Now, with the help of the wind, one of the main goals of the anti-G8 activists will be reached. The G8 leaders have been confined inside their own fence. German newspaper Die Zeit has reported that no ships can land at Heiligendamm. With ten thousand protestors currently blocking the two gates into the resort, the heads of state and their baggage are effectively locked in.
“This is a true success,” explains Lotta Kemper from the G8 resistance-based Campinski Press group. “We have denied the legitimacy of the G8 for us and the rest of the world. We said we would use decentralized blockades to surround and blockade them, impede their infrastructure and enclose them within their own fence. This strategy has been successful for the past two days.”
All day Wednesday and today, protestors blocked entrances to Heiligendamm, Germany where G8 leaders were meeting.

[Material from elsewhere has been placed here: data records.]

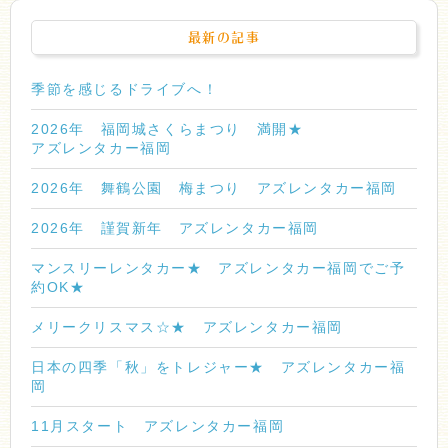
最新の記事
季節を感じるドライブへ！
2026年 福岡城さくらまつり 満開★
アズレンタカー福岡
2026年 舞鶴公園 梅まつり アズレンタカー福岡
2026年 謹賀新年 アズレンタカー福岡
マンスリーレンタカー★ アズレンタカー福岡でご予
約OK★
メリークリスマス☆★ アズレンタカー福岡
日本の四季「秋」をトレジャー★ アズレンタカー福
岡
11月スタート アズレンタカー福岡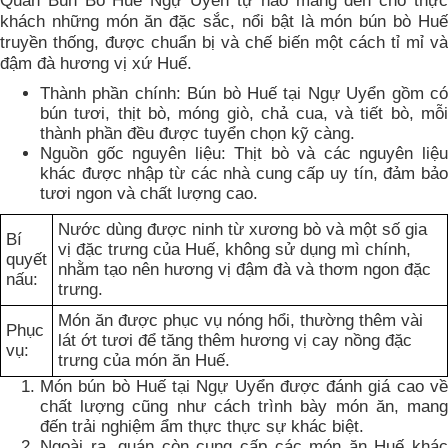
Quán Bún Bò Huế Ngự Uyển tự hào mang đến cho thực
khách những món ăn đặc sắc, nổi bật là món bún bò Huế
truyền thống, được chuẩn bị và chế biến một cách tỉ mỉ và
đậm đà hương vị xứ Huế.
Thành phần chính: Bún bò Huế tại Ngự Uyển gồm có
bún tươi, thịt bò, móng giò, chả cua, và tiết bò, mỗi
thành phần đều được tuyển chọn kỹ càng.
Nguồn gốc nguyên liệu: Thịt bò và các nguyên liệu
khác được nhập từ các nhà cung cấp uy tín, đảm bảo
tươi ngon và chất lượng cao.
Nước dùng được ninh từ xương bò và một số gia
Bí
vị đặc trưng của Huế, không sử dụng mì chính,
quyết
nhằm tạo nên hương vị đậm đà và thơm ngon đặc
nấu:
trưng.
Món ăn được phục vụ nóng hổi, thường thêm vài
Phục
lát ớt tươi để tăng thêm hương vị cay nồng đặc
vụ:
trưng của món ăn Huế.
Món bún bò Huế tại Ngự Uyển được đánh giá cao về
chất lượng cũng như cách trình bày món ăn, mang
đến trải nghiệm ẩm thực thực sự khác biệt.
Ngoài ra, quán còn cung cấp các món ăn Huế khác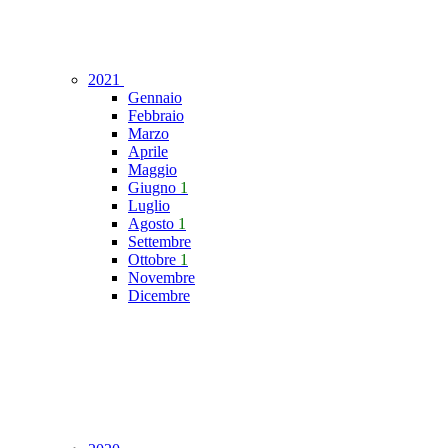
2021
Gennaio
Febbraio
Marzo
Aprile
Maggio
Giugno
1
Luglio
Agosto
1
Settembre
Ottobre
1
Novembre
Dicembre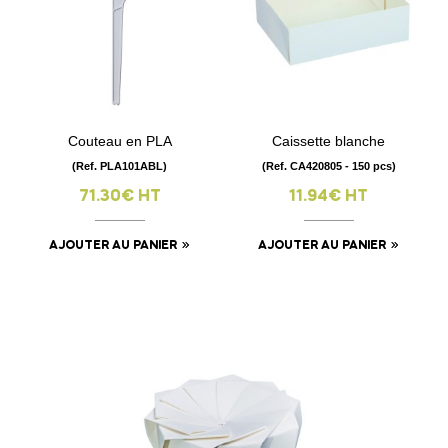
Couteau en PLA
Caissette blanche
(Ref. PLA101ABL)
(Ref. CA420805 - 150 pcs)
71.30€ HT
11.94€ HT
AJOUTER AU PANIER
AJOUTER AU PANIER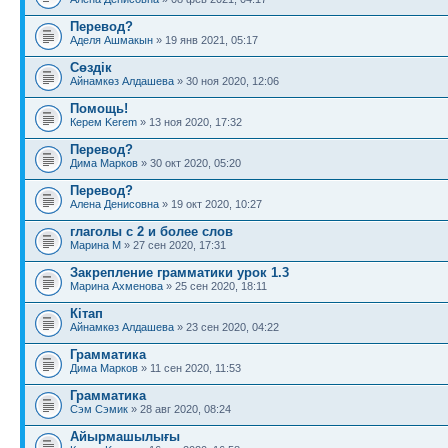
Перевод?
Аделя Ашмакын
» 19 янв 2021, 05:17
Сөздік
Айнамкөз Алдашева
» 30 ноя 2020, 12:06
Помощь!
Керем Kerem
» 13 ноя 2020, 17:32
Перевод?
Дима Марков
» 30 окт 2020, 05:20
Перевод?
Алена Денисовна
» 19 окт 2020, 10:27
глаголы с 2 и более слов
Марина М
» 27 сен 2020, 17:31
Закрепление грамматики урок 1.3
Марина Ахменова
» 25 сен 2020, 18:11
Кітап
Айнамкөз Алдашева
» 23 сен 2020, 04:22
Грамматика
Дима Марков
» 11 сен 2020, 11:53
Грамматика
Сэм Сэмик
» 28 авг 2020, 08:24
Айырмашылығы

Despite having to move through fields, forests, and police lines, over 10,000 thousands of protesters succeeded in blocking both the east and west gates, forcing G8 organizers to call “Plan B,” moving delegates to the conference by boat and helicopter.
Yesterday afternoon more than 5,000 protesters settled down at the police controlled eastern “Gate 2,” successfully blocking all traffic through the gate. Hundreds spent the night at the blockade, and as of 18:30 today more than 1,000 remain on location. “The atmosphere is very festive,” said one activist, returning from the blockade. “People from the neighborhood have been visiting and there are children and families sitting down with the blockaders.”
Gate 2, which is the eastern entrance to Heiligendamm, is located at the perimeter of the 12 kilometer long razor wire security fence and inside of the “red zone,” an area declared illegal for protest by the German government.
At the western “Gate 1” at least a thousand protestors also gathered yesterday afternoon setting out from the protest camps in Wichmansdorf and Rostock. They remained, peacefully, until finally being dispersed by water cannons and riot police sometime in the evening. Today around 9:00 approximately 500 people left the camp in Reddilich to retake Gate 1. They succeeded for most of the day, but as of 18:40 have been reporting violence from police, and excessive use of water cannons.
Other smaller groups of demonstrators also moved autonomously through the region today and yesterday blockading roads with a variety of methods. Altogether, tens of thousands of protesters participated in the blockades, arriving from over 30 countries.